Accuse: Depistaggio, Attentato all’attività dello Stato con l’aggravante dell’Alto Tradimento

Di seguito, la versione dei fatti fornita dagli imputati.

La sera del 27 giugno 1980 l’allora colonnello Arpino oppure gli uomini del Cop chiamano il generale Bartolucci il quale ordinò una verifica sugli aerei italiani. Arpino chiama il colonnello Giangrande e dispone il suddetto accertamento.i due ufficiali si sentono più di tre volte fino a notte fonda ma gli esiti della verifica non vengono comunicati al capo di Stato maggiore. Durante la notte, il maresciallo Berardi, sottufficiale di turno al Cop, a prendere la possibile presenza di aerei americani vicino al DC9 ma non riferisce nulla al suo superiore che gli scende accanto.
La mattina successiva l’allora colonnello Arpino non incontra, come ogni mattina l’ufficiale smontante al Cop. Si limita solo a leggere il brogliaccio e nonostante esso sia assolutamente privo di notizie e non contenga l’annotazione della verifica effettuata, non chiede spiegazioni né relazioni suppletive. Non incontra come accade quotidianamente il Generale Melillo e neppure il Generale Bartolucci con cui era stato in contatto la sera prima. Si imbatte invece nel Generale Ferri ma non gli riferisce quanto avvenuto durante la notte. Il Generale Melillo a un breve colloquio con il Generale Giangrande, ufficiale di turno al Cop, il quale, però, mi dice che non ci sono novità. Il Generale Bartolucci, a capo assoluto dell’Aeronautica Militare, dopo aver chiesto la sera prima di sapere se fossero coinvolti nell’incidente velivoli militari italiani -un’operazione che richiede solo pochi minuti-arriva in ufficio senza ancora aver avuto una risposta. E’ costretto, pertanto, a richiedere una seconda verifica. Durante il briefing mattutino, al quale non partecipa il sottufficiale di turno in Cop perché impegnato a tornare a Capua, non vi è alcun significativo scambio di informazioni. Il terzo Roc e cioè il sito radar di Martina Franca, che durante la notte ha effettuato una verifica all’italiana (due telefonate) dall’esito negativo circa la presenza di aerei USA, non comunica tale risultato alo Stato Maggiore, che, pertanto, è costretto autonomamente a contattare le forze alleate. A Ciampino, nel frattempo, nonostante sia in servizio personale competente, si trascorre la notte aspettando che il colonnello Eusso, il cui sonno è sacro, si svegli naturalmente. Quando questi, con tutta calma e tranquillità, raggiunge l’ufficio, gli viene ordinato di impegnarsi per scoprire, attraverso i tracciati radar, dove sia finito il DC9. Lo scopo e portare, dopo solamente 12 ore di bagnomaria, soccorso ai passeggeri. Prima ancora che gli venga impartito tale compito però l’aereo è già stato rinvenuto ma nessuno glielo dice.

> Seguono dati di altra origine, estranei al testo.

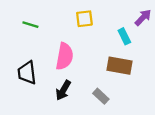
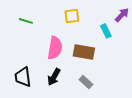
brown rectangle: (120, 66) -> (84, 52), moved
black trapezoid: (27, 73) -> (23, 77), moved

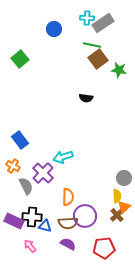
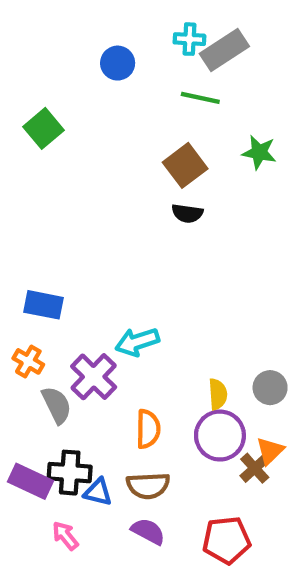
brown square: (98, 59) -> (185, 165), moved
blue rectangle: (20, 140) -> (44, 305), turned -42
yellow semicircle: (117, 196) -> (218, 394), moved
purple circle: (85, 216) -> (220, 436), moved

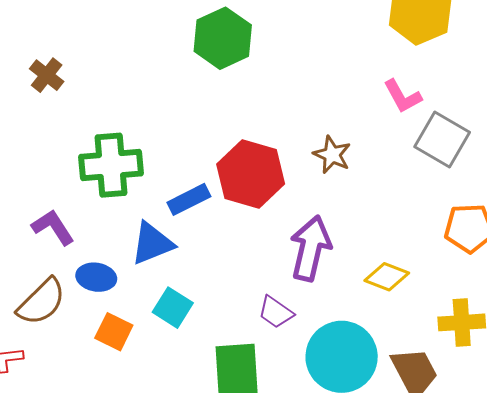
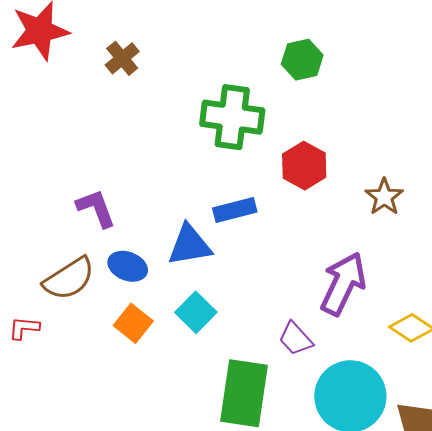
green hexagon: (223, 38) -> (302, 60), size x0.7
green cross: (111, 165) -> (232, 117), moved
red hexagon: (251, 174) -> (304, 166), moved, size x0.7

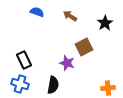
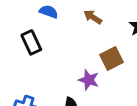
black rectangle: (24, 60) -> (31, 42), moved

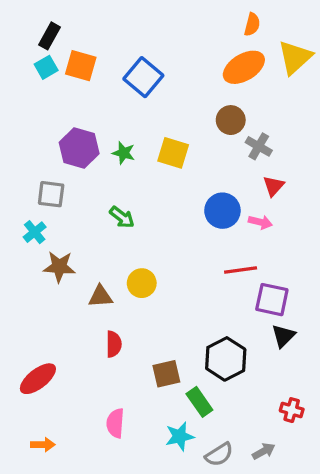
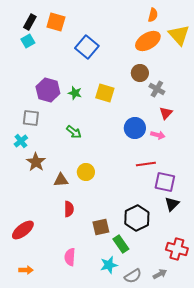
yellow triangle: (295, 57) -> (179, 35), turned -30
orange square: (81, 66) -> (56, 22), moved
brown star: (59, 267) -> (36, 162), turned 30
red cross: (292, 410) -> (177, 249), size x1.5

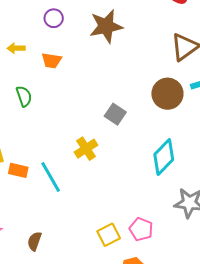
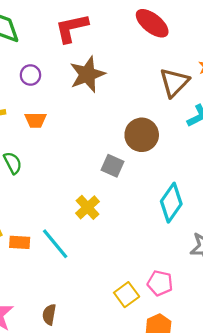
brown circle: (167, 94) -> (142, 135), moved

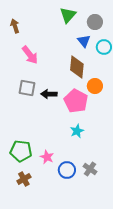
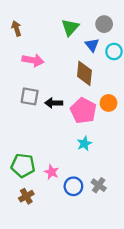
green triangle: (68, 15) -> (70, 27), moved
pink arrow: (30, 55) -> (33, 60), turned -42
orange circle: (95, 86) -> (109, 103), moved

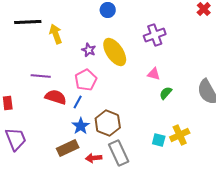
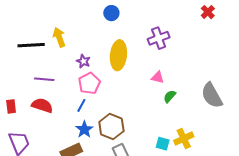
black line: (28, 22) -> (31, 45), moved
purple star: (89, 50) -> (83, 61), moved
yellow ellipse: (115, 52) -> (118, 55), turned 40
red semicircle: (56, 97) -> (42, 105), moved

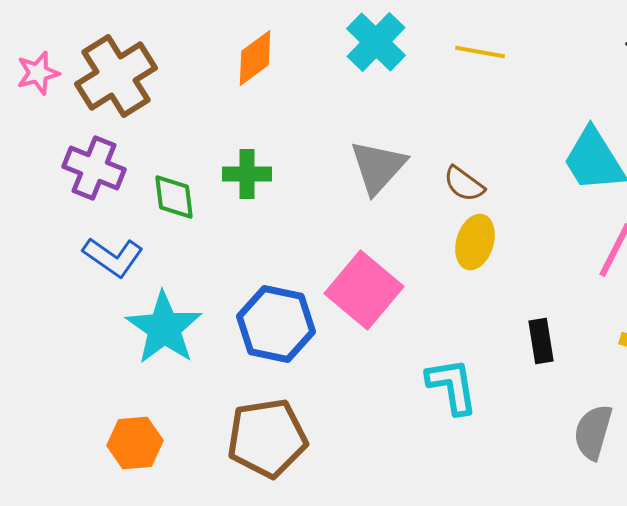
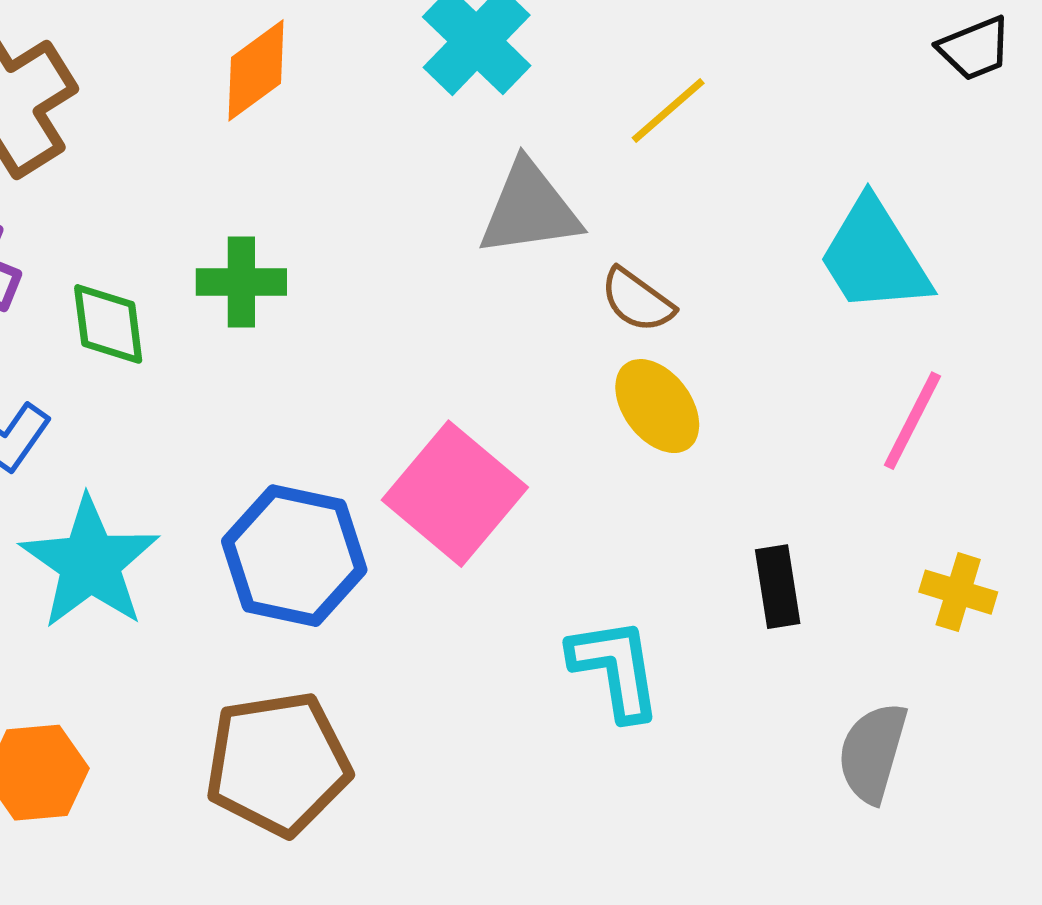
yellow line: (480, 52) -> (668, 111), moved, turned -51
gray triangle: (378, 167) -> (530, 209), moved, turned 40
yellow ellipse: (475, 242) -> (657, 406), turned -54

Il tracciato radar delle ultime fasi del volo del DC9

E così, il colonnello Russo, isolato nella sua stanzetta come il giapponese nella giungla e affiancato dal povero capitano Martino sveglio dalla sera precedente, si impegna e fa le cose per bene. Non va a cercare come pure potrebbe, gli ultimi segnali inviati dal DC9. Impiegherebbe solo pochi minuti. Parte invece da Bologna e plot dopo plot ripercorre tutto il tracciato dell’aereo precipitato. Impiega alcune ore. Non è ancora soddisfatto: la scala della cartina da lui realizzata è troppo ridotta. Ne fa un’altra più ampia. Passano altre ore. In tutto saranno 12 ma questo lasso di tempo nessuno gli comunica che l’aereo è stato rinvenuto dalle sette di mattina e che, pertanto, il suo lavoro è inutile allo scopo. Neppure gli uomini del soccorso, i quali teoricamente avrebbero bisogno della sua opera per indirizzare elicotteri, lo contattano. L’unico che va a trovarlo nella sua stanzetta e lo sprona a terminare è il colonnello Guidi capo dell’intero sito di Ciampino. Sfortunatamente anche a lui nessuno ha detto nulla del ritrovamento del DC9. Peccato perché a quell’ora lo sanno tutti non solo all’interno del loro nautica militare ma anche all’esterno.la televisione ha già mostrato i primi cadaveri.

Il Generale Fazzino, amico del Generale Melillo e Bartolucci quotidianamente in visita allo Stato Maggiore, improvvisamente interrompe ogni contatto e sceglie la strada dell’isolamento dell’ascesi. Anche il generale Mangani tenta codesta soluzione ma viene “fulminato sulla via del giudice Priore” dalle telefonate con la sua voce registrata. Almeno lui sapeva e ha riferito tutto.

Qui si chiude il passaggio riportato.